- **What you should do**: Repeat every line of the data exactly; the pictures stay out.

·····

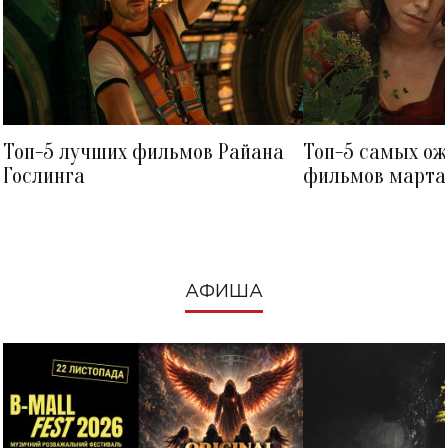
Топ-5 лучших фильмов Райана
Топ-5 самых о
Гослинга
фильмов марта 
посмотреть в к
АФИША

·····

- **Written answer**:
Топ-5 лучших фильмов Райана
Топ-5 самых о
Гослинга
фильмов марта 
посмотреть в к
АФИША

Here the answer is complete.